### PROBLEM
Repeat the following entries exactly, excluding pictures.

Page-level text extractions
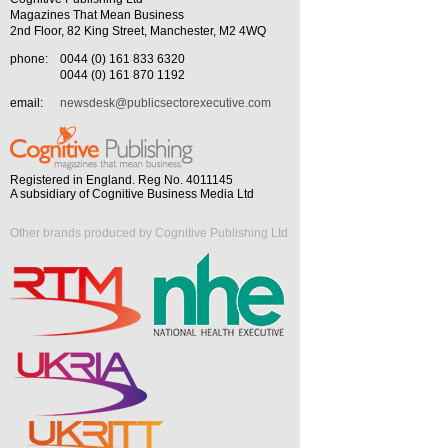
Magazines That Mean Business
2nd Floor, 82 King Street, Manchester, M2 4WQ
phone:
0044 (0) 161 833 6320
0044 (0) 161 870 1192
email:
newsdesk@publicsectorexecutive.com
Registered in England. Reg No. 4011145
A subsidiary of Cognitive Business Media Ltd
Other brands produced by Cognitive Publishing Ltd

### EXERCISE OUTPUT
Magazines That Mean Business
2nd Floor, 82 King Street, Manchester, M2 4WQ
phone:
0044 (0) 161 833 6320
0044 (0) 161 870 1192
email:
newsdesk@publicsectorexecutive.com
Registered in England. Reg No. 4011145
A subsidiary of Cognitive Business Media Ltd
Other brands produced by Cognitive Publishing Ltd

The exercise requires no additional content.